VERDICT: Using the computer to better identify spine fractures
Lead applicant - Professor Alejandro Frangi
Organisation - University of Leeds
Type of grant - Translation
Status of grant - Active
Amount of the original award - £98,735.09
Start date - 1 April 2017
Reference - 21498
What are the aims of this research?
Osteoporosis is a common bone disease, which causes the bones to become fragile and more likely to break. Anyone can get osteoporosis but women are about four times more likely than men to develop it. One of the most frequent consequences in patients with osteoporosis is a fractured spine, but these fractures may sometimes go undetected as patients don’t suffer any symptoms. This research aims to develop a standard computerised approach that can reliably detect and analyse spinal fractures in patients with osteoporosis.
Why is this research important?
Currently, there is no standardised method to analyse the extent of spinal fractures in osteoporotic patients. Patients usually undergo spine imaging with either conventional x-ray imaging or dual x-ray absorptiometry (DXA). DXA offers the advantage of not only showing the bone structure, but also provides measurements of bone mineral density. Both techniques are however, two-dimensional and current analysis methods require manual intervention, specialist training and usually a long learning curve. Hence, mild fractures are sometimes going undiagnosed.
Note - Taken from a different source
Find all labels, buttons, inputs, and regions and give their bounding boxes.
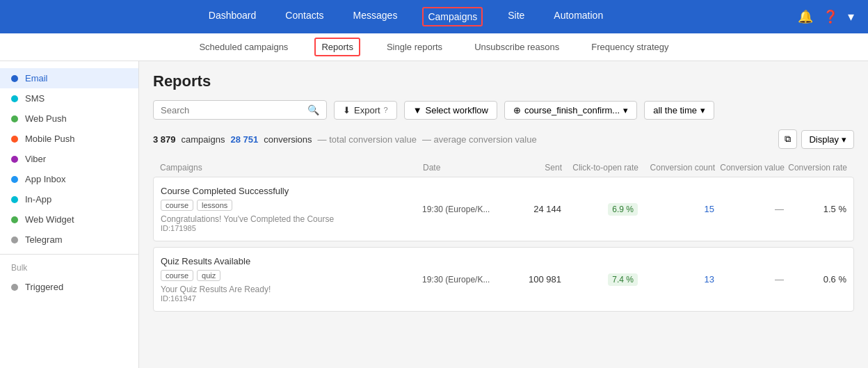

This can be dangerous as once patients suffer from their first fracture, it has been shown they are much more likely to suffer from a second fracture. Early detection of spinal fractures is thus very important. This research will develop a new computer aided approach to three-dimensional spine modelling that will enable spine DXA images to be objectively analysed and small fractures to be identified. The software will be user friendly to ease take up by clinical staff and its use in diagnosis.
How will the findings benefit patients?
This research will enable faster and more consistent diagnosis of spinal fractures in osteoporosis patients across the country. Being able to diagnose spinal fractures early and consistently will mean that osteoporosis patients can receive the correct treatment quickly, and ensure their condition is monitored appropriately to prevent other spinal fractures from occurring.